Alícia wrote “Invariants” on the whiteboard.

Invariants
– At least one unstuck worker?

“Is there a way for the job queue system to check whether workers are stuck and restart them?” she asked.

“The devs have been promising better worker health management in the next release for two years, but the release keeps slipping,” said Hana.

“How many workers did you run at your last job?” asked Shruti.

“Maybe 20? But we also ran a lot more jobs.”

“Let’s up the number of workers to five and see if the problem reoccurs.”

Alícia wasn’t very happy with that. “Is there really no way for us to monitor the health of the workers, even if we have to restart them ourselves?”

“I’m sure there is,” said Shruti. “But first we need to get mail working again.”

“Oh, I already restarted the stuck worker and it looks like mail is sending again,” said Hana. “It should take about twenty minutes to clear the backlog.”

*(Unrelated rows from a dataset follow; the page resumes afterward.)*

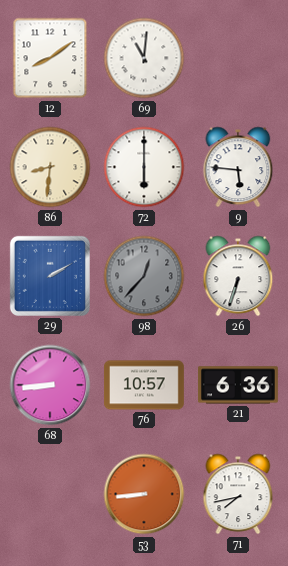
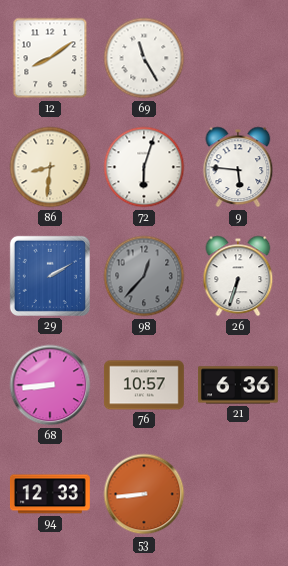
69: 11:01 -> 11:25
72: 6:00 -> 6:03
94: none -> 12:33
71: 7:43 -> none
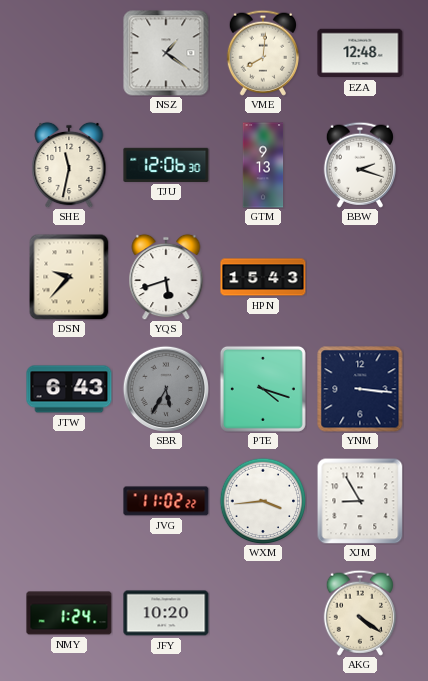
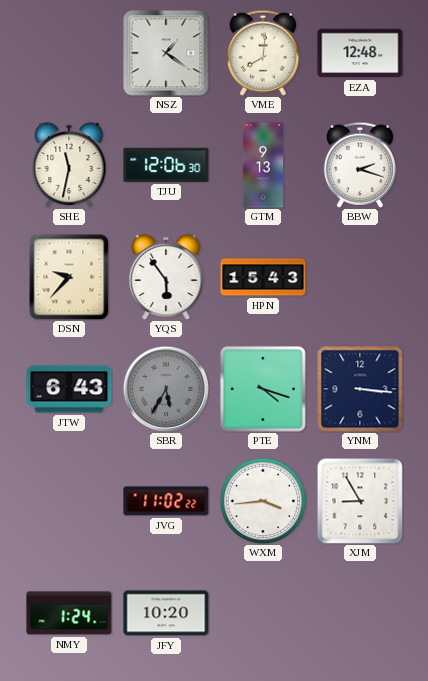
YQS: 5:42 -> 5:54
AKG: 4:21 -> none
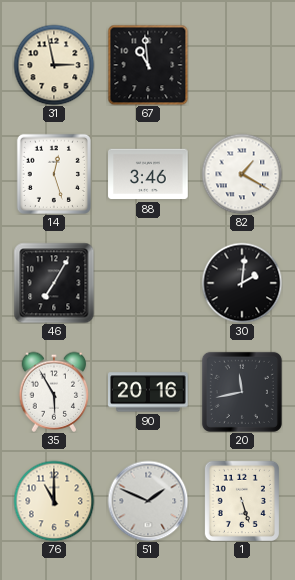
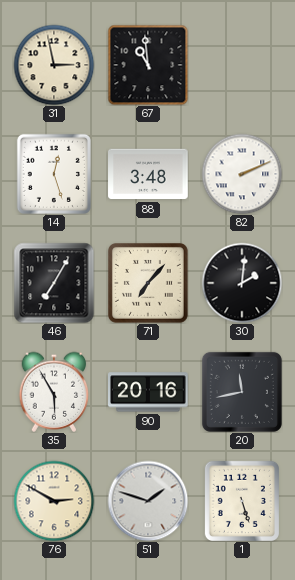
88: 3:46 -> 3:48
82: 1:20 -> 2:11
71: none -> 7:07
76: 11:00 -> 2:50
51: 1:49 -> 1:48
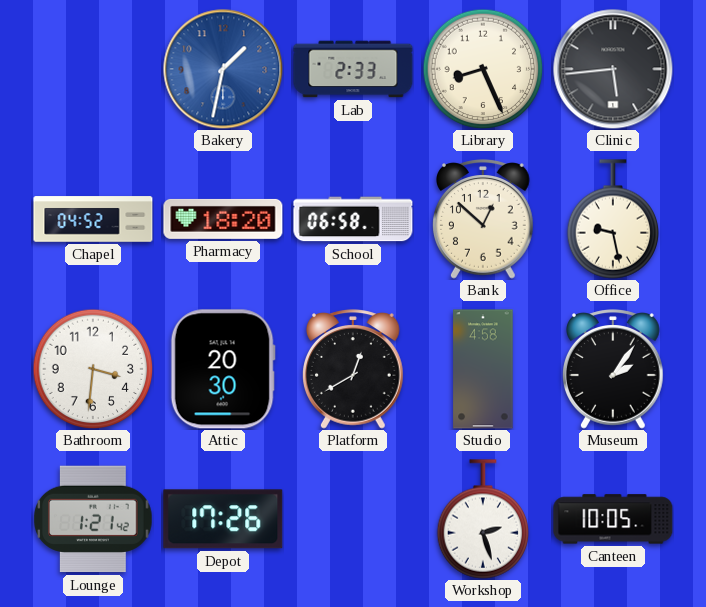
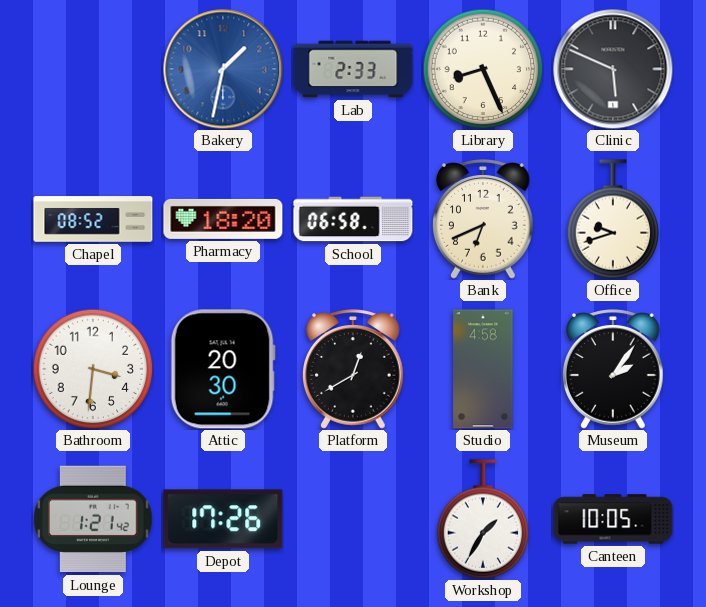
Clinic: 5:44 -> 5:49
Chapel: 04:52 -> 08:52
Bank: 12:52 -> 6:41
Office: 9:28 -> 9:42
Workshop: 2:27 -> 1:35
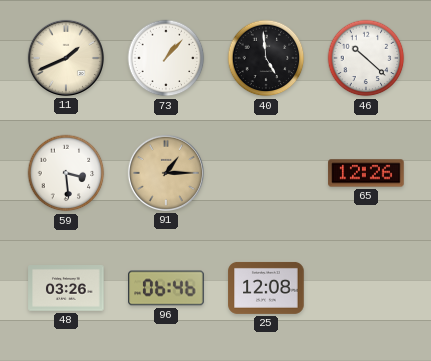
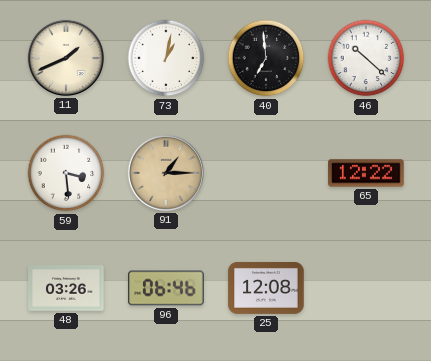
73: 1:07 -> 1:02
40: 4:59 -> 6:59
65: 12:26 -> 12:22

“Good. And then let’s increase the number of workers?”

“On it.”

“I’m sympathetic to your point of view, Alícia,” said Shruti, “but we don’t have time to do surgery on someone else’s code, especially if upstream is struggling with it, too. Let’s write this down and talk it over in the incident post-mortem meeting. For now, let’s focus on what we need to do to get product out the door.”

Alícia grudgingly agreed.

The final threat model:

Principals
Users who want to…
– Verify their email address
– Reset their password
– Update credit card information

Goals
– Deliver email reliably to users within five minutes

Adversities
– Overload the job queue
– Hit email provider API rate limits
– Silently hang workers/infinite loop

Invariants
– ~~At least one unstuck worker?~~
– More than one worker

If you’re an eagle-eyed reader, you may have noticed that although this is threat modeling, there’s no active adversary here (except perhaps Murphy, of Murphy’s law: “Anything that can go wrong, will”). This is because anything an active adversary can do can also occur by happenstance. An active adversary can cause very unlikely happenstances to occur, and particularly sophisticated active adversaries can cause multiple very unlikely happenstances to occur at once, but, generally speaking, a system that isn’t resilient against happenstance can’t possibly be resilient against active attack.

Here, it doesn’t really matter if happenstance or adversary action caused the worker to hang. In either case, the system would still need at least one unstuck worker to safely continue to achieve its goals.

However, we now have a good understanding of the system Alícia is working with. Here’s a more traditional threat modeling example where there is a potential active adversary.

Example two: Outgoing webhooks

Although Alícia wasn’t formally a security engineer, she developed a reputation inside Kumquat as someone who knew and cared about security. A couple of months after the Dunning Incident, Yasmin, a product engineer, came to Alícia with a feature she was working on. They sat down in a meeting room with a whiteboard, and Yasmin laid out the project.

“Our app has a pretty traditional model-view-controller architecture. Until now, we’ve been fine doing all computation synchronously in the model. However, we’ve recently onboarded some new users who are much larger than our existing users, and this is starting to break, so we need to move long-running bulk actions to run asynchronously.

“We’re going to use our existing job queue to run these actions outside of the app. But users’ apps need a way to find out when these bulk actions are finished, so we want to get a webhook callback URL from the user and have the job post to it when the work is done. Hana mentioned that there might be some issues, and said we should talk to you.”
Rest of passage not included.